Washington D.C. Travel Guide
Washington D.C. is an interesting place. As the capital of the country and with a mix of people from around the world, there is a lot of diversity here. While the members of congress and those who attend to them spend lots of money, much of the city is quite poor and very dangerous. You just don’t go to certain parts of the city. However, mixed in with that is a big student population that keeps the city lively; tons of tourists visiting from all over the world; and a huge amount of museums and historic sites to visit. There’s a lot to keep you busy in this city.
Hostel prices – Dorm rooms cost between $20-30 USD while private rooms begin at $80 USD per night for a twin room. There are not a lot of options for private hostel rooms here.
Budget hotel prices – D.C. isn’t cheap, especially during the summer when the city is packed. Budget hotels cost between $80-150 USD per night.
Average cost of food – There are plenty of cheap options throughout the city and most meals are under $15 USD. There are plenty of sandwich shops for under $10 USD. A week’s necessities from the grocery store are about $30-60 USD. A nice dinner with wine will cost you around $35 USD.
Transportation costs – You can get a Metrorail Day Pass for $14 USD, and the metro travels all over the city. There are many surcharges in D.C. on taxi rides, such as a $1.50 USD surcharge per passenger over 2 passengers. Taxes will costs you $14 USD and up depending on your zone.
Money Saving Tips
Get entertainment for free – The Kennedy Center’s Millennium Stage offers free performances on a nightly asis. Some theaters offers student and senior pricing and you can also save money by purchasing last-minute tickets.
Free outdoor theater – During the summer months free outdoor movies have become popular and are offered at many places around the region.
Find the cheap restaurants – Head over to Georgetown or DuPont Circle and enjoy great food at a great discount.
Top Things to See and Do
Explore the Smithsonian Museums – These museums contain information about everything. From the museum on space, history, nature, art, and more, you’ll never be without something to learn. All the museums are free and they even have free wi-fi. Two of the museums offer IMAX movies and if you save your stub, you can get a second movie for four dollars.
Visit the Holocaust Museum – The Holocaust museum is both wonderful and heart-wrenching at the same time- wonderful because it is so well done and heart-wrenching because, well, it’s the holocaust.
Check out the monuments – All the major monuments are around the National Mall are free and the better part of a day can be spent seeing them. I’m a big fan of the Franklin D. Roosevelt monument- it’s not that well known, it’s relaxing, and not very crowded. There are so many monuments here that you’ll be able to fill a good three or four days with them.
Visit the Supreme Court – The Supreme Court is free to enter and there are 40-minute lectures in the main hall for free and will teach you about the history of the court and how it works.
Tour the Capital Building – The Capital offers free tours throughout the day. Tickets are available at 8:30 am on a first come, first serve basis.

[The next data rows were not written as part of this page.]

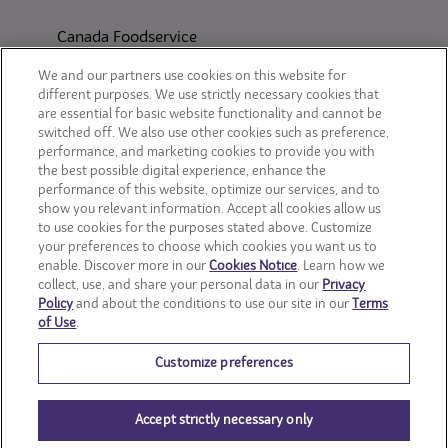
Canada Foodservice
CONSUMER SITES
We and our partners use cookies on this website for
different purposes. We use strictly necessary cookies that
are essential for basic website functionality and cannot be
CLIF
switched off. We also use other cookies such as preference,
performance, and marketing cookies to provide you with
OREO
the best possible digital experience, enhance the
performance of this website, optimize our services, and to
show you relevant information. Accept all cookies allow us
Snackworks
to use cookies for the purposes stated above. Customize
your preferences to choose which cookies you want us to
enable. Discover more in our
Cookies Notice
. Learn how we
collect, use, and share your personal data in our
Privacy
Policy
and about the conditions to use our site in our
Terms
of Use
.
Customize preferences
Accept strictly necessary only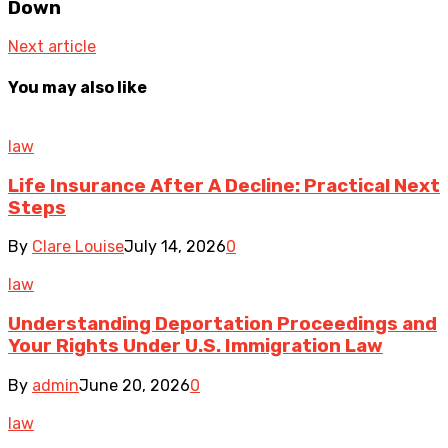
Down
Next article
You may also like
law
Life Insurance After A Decline: Practical Next
Steps
By
Clare Louise
July 14, 2026
0
law
Understanding Deportation Proceedings and
Your Rights Under U.S. Immigration Law
By
admin
June 20, 2026
0
law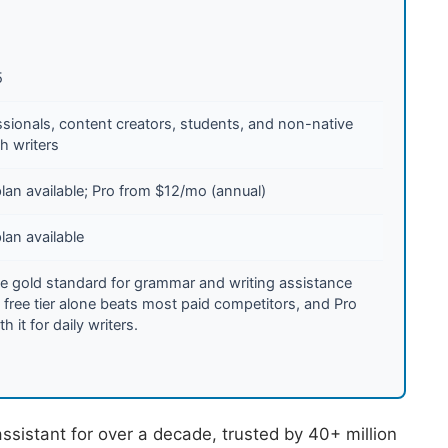
5
ssionals, content creators, students, and non-native
h writers
lan available; Pro from $12/mo (annual)
lan available
the gold standard for grammar and writing assistance
 free tier alone beats most paid competitors, and Pro
th it for daily writers.
sistant for over a decade, trusted by 40+ million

Take a walk through Georgetown – Georgetown is the capital’s historic waterfront which today is bustling with activity. The area is a shopper’s paradise and the streets are lined with restaurants from every ethnicity. Take a tour of historic sites, do some shopping and enjoy a meal at a local restaurant.
Tour the White House – Take a tour of the spot where the most powerful man in the world lives. You have to apply in advance to get tickets as there are security screenings you need to go through.
Visit the National Zoo – A great activity, especially if you have kids. You can see a very wide selection of animals here and they often have special exhibits. Moreover, as part of the Smithsonian, this zoo is also free.
Visit Arlington National Cemetery – Visit the memorial to war veterans and the resting places of President John F. Kennedy along with his wife Jacqueline Kennedy Onassis and their two children, with brother Bobby nearby. JFK’s grave is marked by an eternal flame. Nearby you can find the Tomb of the Unknown soldier.
Visit the Spy Museum – One of D.C.’s most popular attractions happens to be a pretty fun one — the International Spy Museum. Learn a thing or two about espionage through the museum’s many interactive exhibits, artifacts and film clips. See shoes with fake bottoms, photos of infamous spies, and interviews with former intelligence officers.
See the Cherry Blossoms – If you’re in Washington D.C. around March or April (or better yet, the transition between the two), you may be just in time for the Cherry Blossom Festival. The Tidal Basin has many cherry blossom trees, which were a gift from Japan to the United States. Their blossoming is marked by a celebration that includes concerts and fireworks. The flowers themselves are beautiful, and make for wonderful photo opportunities.
Visit Old Town Alexandria – Craving some more history? Head across the river to Old Town Alexandria, a small town with cobblestone streets and dotted with colonial buildings and historic landmarks.